(Beginning of Record set)
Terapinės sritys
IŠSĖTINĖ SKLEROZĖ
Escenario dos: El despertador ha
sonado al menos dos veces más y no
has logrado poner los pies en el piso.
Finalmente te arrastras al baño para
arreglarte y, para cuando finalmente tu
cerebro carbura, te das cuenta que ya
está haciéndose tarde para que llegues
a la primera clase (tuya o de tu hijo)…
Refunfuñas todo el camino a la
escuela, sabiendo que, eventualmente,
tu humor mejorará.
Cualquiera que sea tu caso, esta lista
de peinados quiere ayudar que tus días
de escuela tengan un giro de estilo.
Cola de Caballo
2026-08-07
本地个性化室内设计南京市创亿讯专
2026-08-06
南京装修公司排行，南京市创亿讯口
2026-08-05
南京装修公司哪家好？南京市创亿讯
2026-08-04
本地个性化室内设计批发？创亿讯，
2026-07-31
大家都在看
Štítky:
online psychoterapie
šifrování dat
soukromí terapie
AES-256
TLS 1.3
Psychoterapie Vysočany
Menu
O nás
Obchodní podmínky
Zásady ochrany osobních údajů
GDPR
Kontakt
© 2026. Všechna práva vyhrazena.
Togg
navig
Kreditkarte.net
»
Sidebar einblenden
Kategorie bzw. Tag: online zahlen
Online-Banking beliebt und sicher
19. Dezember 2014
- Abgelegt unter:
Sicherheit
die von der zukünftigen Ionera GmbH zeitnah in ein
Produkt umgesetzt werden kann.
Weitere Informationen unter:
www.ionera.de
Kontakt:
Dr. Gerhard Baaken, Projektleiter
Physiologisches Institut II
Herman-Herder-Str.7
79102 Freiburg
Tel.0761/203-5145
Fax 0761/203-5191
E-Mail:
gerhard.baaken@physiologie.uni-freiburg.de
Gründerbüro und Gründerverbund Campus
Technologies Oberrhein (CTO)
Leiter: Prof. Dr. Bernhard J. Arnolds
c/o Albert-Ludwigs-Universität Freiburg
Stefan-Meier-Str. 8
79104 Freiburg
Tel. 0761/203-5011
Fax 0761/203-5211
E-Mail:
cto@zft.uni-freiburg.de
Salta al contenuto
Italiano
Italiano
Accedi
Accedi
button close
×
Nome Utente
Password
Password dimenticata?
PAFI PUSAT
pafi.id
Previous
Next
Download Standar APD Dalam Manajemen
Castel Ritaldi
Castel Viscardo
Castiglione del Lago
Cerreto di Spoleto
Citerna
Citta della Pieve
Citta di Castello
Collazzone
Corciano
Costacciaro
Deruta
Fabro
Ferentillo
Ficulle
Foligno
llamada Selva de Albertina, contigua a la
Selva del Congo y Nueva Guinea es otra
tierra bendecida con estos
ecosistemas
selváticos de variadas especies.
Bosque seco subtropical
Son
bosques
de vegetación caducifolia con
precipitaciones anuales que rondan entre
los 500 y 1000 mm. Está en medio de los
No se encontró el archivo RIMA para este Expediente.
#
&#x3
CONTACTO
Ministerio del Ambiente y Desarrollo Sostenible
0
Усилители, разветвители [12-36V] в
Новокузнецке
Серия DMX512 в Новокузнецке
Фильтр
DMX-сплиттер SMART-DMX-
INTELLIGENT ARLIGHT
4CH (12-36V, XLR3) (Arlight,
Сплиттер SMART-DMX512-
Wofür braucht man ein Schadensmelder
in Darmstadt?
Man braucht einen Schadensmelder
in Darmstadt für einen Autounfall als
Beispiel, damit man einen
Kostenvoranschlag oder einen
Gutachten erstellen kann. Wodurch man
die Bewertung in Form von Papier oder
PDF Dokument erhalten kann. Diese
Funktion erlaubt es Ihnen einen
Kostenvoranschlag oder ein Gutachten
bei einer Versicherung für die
(End of Record set)
(Beginning of Record set)
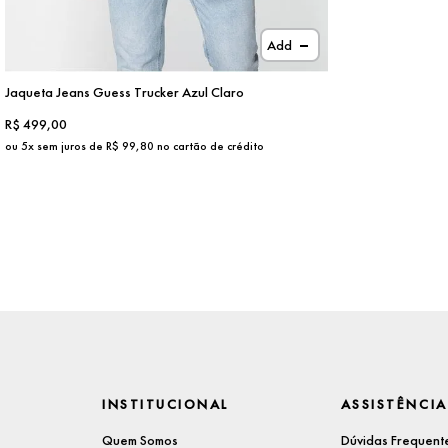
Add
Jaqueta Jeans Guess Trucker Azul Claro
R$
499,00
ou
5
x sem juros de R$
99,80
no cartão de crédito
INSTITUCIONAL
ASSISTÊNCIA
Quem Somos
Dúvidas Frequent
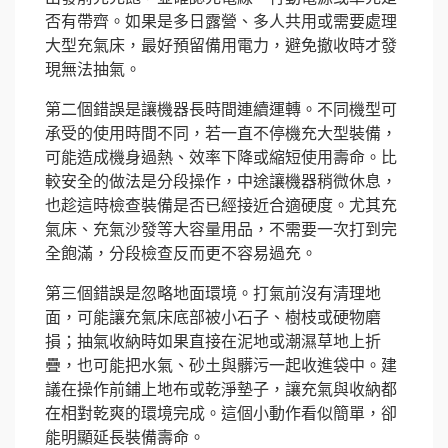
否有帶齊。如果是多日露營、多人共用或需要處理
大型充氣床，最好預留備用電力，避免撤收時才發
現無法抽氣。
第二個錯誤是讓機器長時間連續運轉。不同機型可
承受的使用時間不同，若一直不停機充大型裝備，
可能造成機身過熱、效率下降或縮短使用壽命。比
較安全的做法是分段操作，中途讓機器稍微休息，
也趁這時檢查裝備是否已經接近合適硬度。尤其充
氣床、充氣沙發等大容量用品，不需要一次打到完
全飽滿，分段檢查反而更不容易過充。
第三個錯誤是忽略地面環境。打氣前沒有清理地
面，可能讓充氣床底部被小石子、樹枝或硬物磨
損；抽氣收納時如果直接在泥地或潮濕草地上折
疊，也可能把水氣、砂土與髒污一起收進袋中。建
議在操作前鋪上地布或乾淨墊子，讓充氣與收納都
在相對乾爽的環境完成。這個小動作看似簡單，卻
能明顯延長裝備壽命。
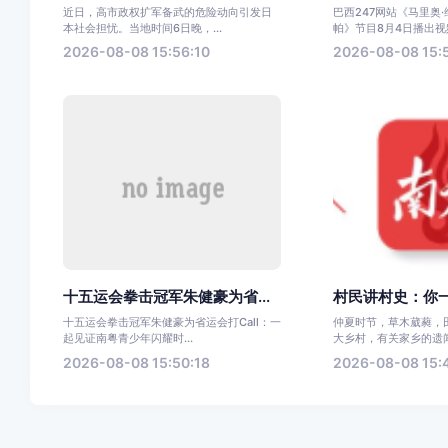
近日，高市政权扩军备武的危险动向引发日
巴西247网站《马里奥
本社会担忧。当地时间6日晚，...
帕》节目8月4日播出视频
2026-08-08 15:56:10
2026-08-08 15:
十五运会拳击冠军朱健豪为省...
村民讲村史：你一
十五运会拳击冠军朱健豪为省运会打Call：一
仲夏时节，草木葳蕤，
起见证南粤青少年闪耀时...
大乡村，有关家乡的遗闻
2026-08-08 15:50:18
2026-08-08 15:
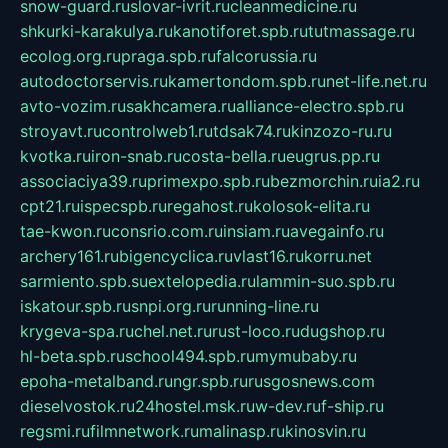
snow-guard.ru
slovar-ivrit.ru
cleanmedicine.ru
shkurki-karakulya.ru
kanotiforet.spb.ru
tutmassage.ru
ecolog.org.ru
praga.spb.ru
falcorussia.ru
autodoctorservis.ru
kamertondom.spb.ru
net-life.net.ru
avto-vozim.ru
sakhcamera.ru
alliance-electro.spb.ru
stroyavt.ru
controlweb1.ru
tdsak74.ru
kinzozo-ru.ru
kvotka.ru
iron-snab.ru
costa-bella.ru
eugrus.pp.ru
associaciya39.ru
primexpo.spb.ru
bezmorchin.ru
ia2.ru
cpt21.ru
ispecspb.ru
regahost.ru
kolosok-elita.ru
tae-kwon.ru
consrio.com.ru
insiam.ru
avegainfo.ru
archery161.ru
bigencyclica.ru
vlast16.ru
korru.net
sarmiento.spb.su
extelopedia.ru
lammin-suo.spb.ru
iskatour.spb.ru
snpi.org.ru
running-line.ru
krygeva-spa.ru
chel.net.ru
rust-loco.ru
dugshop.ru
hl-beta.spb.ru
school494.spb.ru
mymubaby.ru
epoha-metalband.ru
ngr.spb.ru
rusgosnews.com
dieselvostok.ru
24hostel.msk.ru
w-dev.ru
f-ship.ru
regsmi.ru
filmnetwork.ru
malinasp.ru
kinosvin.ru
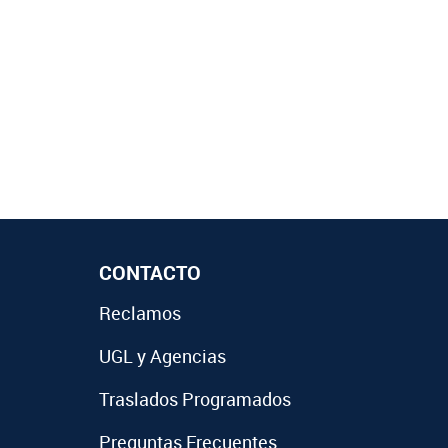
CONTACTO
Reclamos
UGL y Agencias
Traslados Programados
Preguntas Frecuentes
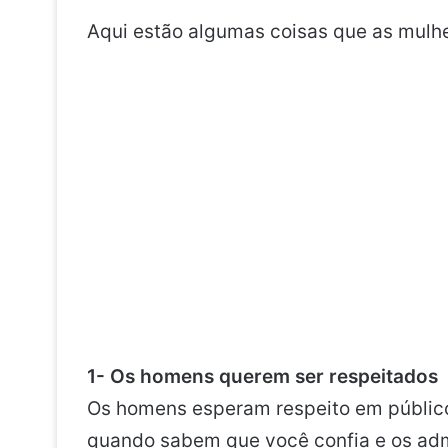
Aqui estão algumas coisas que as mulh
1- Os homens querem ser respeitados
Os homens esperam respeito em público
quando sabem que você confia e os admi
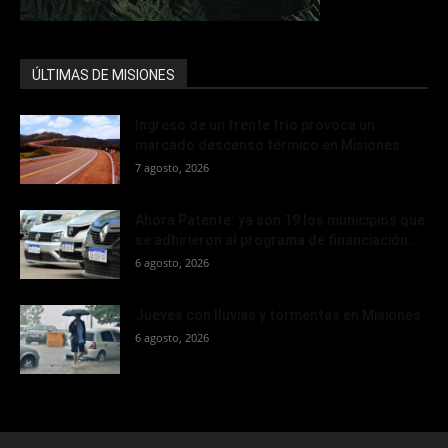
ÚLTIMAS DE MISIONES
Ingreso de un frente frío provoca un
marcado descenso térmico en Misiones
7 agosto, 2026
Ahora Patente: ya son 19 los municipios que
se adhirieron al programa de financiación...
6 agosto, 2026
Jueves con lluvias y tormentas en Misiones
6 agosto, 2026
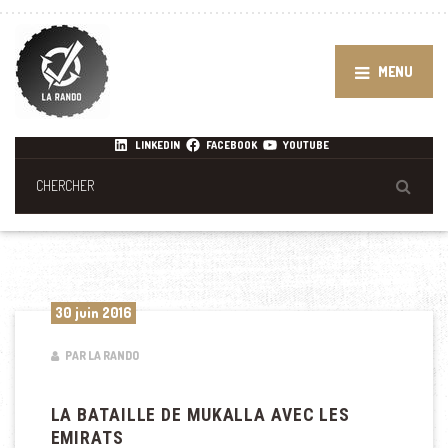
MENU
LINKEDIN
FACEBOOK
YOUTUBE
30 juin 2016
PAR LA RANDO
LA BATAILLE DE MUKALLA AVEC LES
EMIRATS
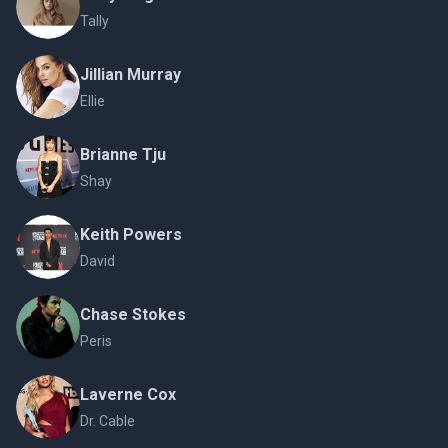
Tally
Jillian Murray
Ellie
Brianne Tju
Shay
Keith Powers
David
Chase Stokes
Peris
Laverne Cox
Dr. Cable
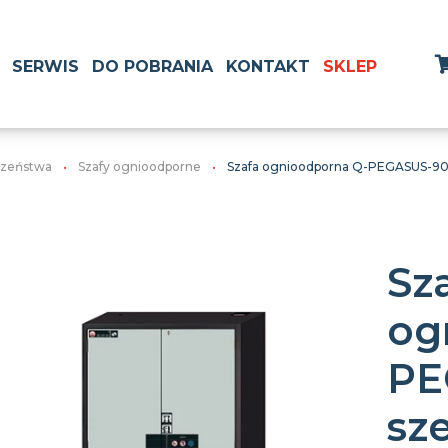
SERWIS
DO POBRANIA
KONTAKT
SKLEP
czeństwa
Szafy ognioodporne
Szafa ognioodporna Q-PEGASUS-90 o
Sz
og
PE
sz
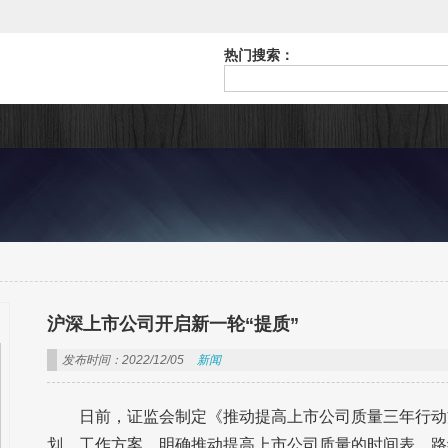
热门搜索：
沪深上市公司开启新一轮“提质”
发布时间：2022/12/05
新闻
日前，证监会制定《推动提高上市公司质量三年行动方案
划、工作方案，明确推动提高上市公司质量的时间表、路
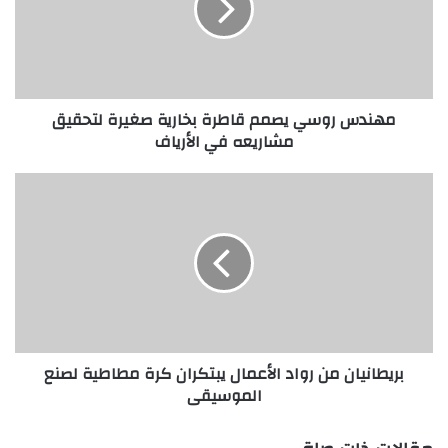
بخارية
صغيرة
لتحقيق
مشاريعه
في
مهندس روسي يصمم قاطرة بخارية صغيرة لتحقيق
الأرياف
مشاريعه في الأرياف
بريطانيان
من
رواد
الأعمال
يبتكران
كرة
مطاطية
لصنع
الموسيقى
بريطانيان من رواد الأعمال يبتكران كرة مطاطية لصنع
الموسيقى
(End of Record set)
- Work instructions
What lines hold the string "يبتكران"? Pick them out of the data.

- Result below
يبتكران
بريطانيان من رواد الأعمال يبتكران كرة مطاطية لصنع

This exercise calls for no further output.